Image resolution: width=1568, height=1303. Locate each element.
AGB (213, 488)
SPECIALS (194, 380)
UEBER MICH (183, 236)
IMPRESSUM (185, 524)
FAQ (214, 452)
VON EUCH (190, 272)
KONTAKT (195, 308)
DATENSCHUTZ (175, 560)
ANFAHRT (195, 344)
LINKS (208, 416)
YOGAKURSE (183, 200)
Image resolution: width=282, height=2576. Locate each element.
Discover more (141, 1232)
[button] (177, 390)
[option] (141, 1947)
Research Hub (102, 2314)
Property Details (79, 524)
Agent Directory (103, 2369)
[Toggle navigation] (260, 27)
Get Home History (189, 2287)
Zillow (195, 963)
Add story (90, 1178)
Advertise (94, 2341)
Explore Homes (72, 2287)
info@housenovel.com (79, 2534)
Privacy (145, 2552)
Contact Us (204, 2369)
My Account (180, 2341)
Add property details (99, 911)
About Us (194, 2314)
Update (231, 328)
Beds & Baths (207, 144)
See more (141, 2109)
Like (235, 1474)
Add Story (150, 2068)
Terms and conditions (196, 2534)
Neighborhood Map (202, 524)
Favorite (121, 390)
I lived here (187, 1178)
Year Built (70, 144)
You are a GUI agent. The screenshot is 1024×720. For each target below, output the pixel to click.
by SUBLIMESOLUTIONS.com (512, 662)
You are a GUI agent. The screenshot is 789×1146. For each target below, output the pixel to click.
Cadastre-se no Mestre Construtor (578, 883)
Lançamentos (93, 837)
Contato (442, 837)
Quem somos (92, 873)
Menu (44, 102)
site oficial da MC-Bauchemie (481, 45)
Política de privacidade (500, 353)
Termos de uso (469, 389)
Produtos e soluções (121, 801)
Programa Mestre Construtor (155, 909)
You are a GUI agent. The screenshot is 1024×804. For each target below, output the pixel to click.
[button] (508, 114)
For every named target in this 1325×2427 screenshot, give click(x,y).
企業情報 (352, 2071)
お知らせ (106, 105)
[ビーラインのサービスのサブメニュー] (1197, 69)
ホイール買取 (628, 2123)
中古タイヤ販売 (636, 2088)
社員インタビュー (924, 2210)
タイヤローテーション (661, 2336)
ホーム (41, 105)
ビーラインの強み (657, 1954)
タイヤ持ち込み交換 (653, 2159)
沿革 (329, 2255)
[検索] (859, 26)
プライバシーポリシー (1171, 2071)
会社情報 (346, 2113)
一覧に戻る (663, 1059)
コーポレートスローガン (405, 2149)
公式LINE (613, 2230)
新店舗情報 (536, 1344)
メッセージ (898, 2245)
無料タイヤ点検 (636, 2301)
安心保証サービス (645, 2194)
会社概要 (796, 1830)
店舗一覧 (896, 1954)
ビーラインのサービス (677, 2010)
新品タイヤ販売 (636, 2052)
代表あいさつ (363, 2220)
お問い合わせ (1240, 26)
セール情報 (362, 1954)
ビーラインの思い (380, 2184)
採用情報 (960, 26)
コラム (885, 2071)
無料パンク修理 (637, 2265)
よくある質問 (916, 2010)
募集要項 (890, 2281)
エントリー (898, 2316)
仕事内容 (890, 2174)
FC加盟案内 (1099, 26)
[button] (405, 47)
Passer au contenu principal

Work instructions -> Using the listing above, retype each line exactly.

Task solution ->
Image resolution: width=1568, height=1303. Locate each element.
AGB (213, 488)
SPECIALS (194, 380)
UEBER MICH (183, 236)
IMPRESSUM (185, 524)
FAQ (214, 452)
VON EUCH (190, 272)
KONTAKT (195, 308)
DATENSCHUTZ (175, 560)
ANFAHRT (195, 344)
LINKS (208, 416)
YOGAKURSE (183, 200)
Image resolution: width=282, height=2576. Locate each element.
Discover more (141, 1232)
[button] (177, 390)
[option] (141, 1947)
Research Hub (102, 2314)
Property Details (79, 524)
Agent Directory (103, 2369)
[Toggle navigation] (260, 27)
Get Home History (189, 2287)
Zillow (195, 963)
Add story (90, 1178)
Advertise (94, 2341)
Explore Homes (72, 2287)
info@housenovel.com (79, 2534)
Privacy (145, 2552)
Contact Us (204, 2369)
My Account (180, 2341)
Add property details (99, 911)
About Us (194, 2314)
Update (231, 328)
Beds & Baths (207, 144)
See more (141, 2109)
Like (235, 1474)
Add Story (150, 2068)
Terms and conditions (196, 2534)
Neighborhood Map (202, 524)
Favorite (121, 390)
I lived here (187, 1178)
Year Built (70, 144)
You are a GUI agent. The screenshot is 1024×720. For each target below, output the pixel to click.
by SUBLIMESOLUTIONS.com (512, 662)
You are a GUI agent. The screenshot is 789×1146. For each target below, output the pixel to click.
Cadastre-se no Mestre Construtor (578, 883)
Lançamentos (93, 837)
Contato (442, 837)
Quem somos (92, 873)
Menu (44, 102)
site oficial da MC-Bauchemie (481, 45)
Política de privacidade (500, 353)
Termos de uso (469, 389)
Produtos e soluções (121, 801)
Programa Mestre Construtor (155, 909)
You are a GUI agent. The screenshot is 1024×804. For each target below, output the pixel to click.
[button] (508, 114)
For every named target in this 1325×2427 screenshot, give click(x,y).
企業情報 (352, 2071)
お知らせ (106, 105)
[ビーラインのサービスのサブメニュー] (1197, 69)
ホイール買取 (628, 2123)
中古タイヤ販売 (636, 2088)
社員インタビュー (924, 2210)
タイヤローテーション (661, 2336)
ホーム (41, 105)
ビーラインの強み (657, 1954)
タイヤ持ち込み交換 (653, 2159)
沿革 (329, 2255)
[検索] (859, 26)
プライバシーポリシー (1171, 2071)
会社情報 (346, 2113)
一覧に戻る (663, 1059)
コーポレートスローガン (405, 2149)
公式LINE (613, 2230)
新店舗情報 (536, 1344)
メッセージ (898, 2245)
無料タイヤ点検 (636, 2301)
安心保証サービス (645, 2194)
会社概要 (796, 1830)
店舗一覧 (896, 1954)
ビーラインのサービス (677, 2010)
新品タイヤ販売 (636, 2052)
代表あいさつ (363, 2220)
お問い合わせ (1240, 26)
セール情報 (362, 1954)
ビーラインの思い (380, 2184)
採用情報 (960, 26)
コラム (885, 2071)
無料パンク修理 (637, 2265)
よくある質問 (916, 2010)
募集要項 (890, 2281)
エントリー (898, 2316)
仕事内容 (890, 2174)
FC加盟案内 (1099, 26)
[button] (405, 47)
Passer au contenu principal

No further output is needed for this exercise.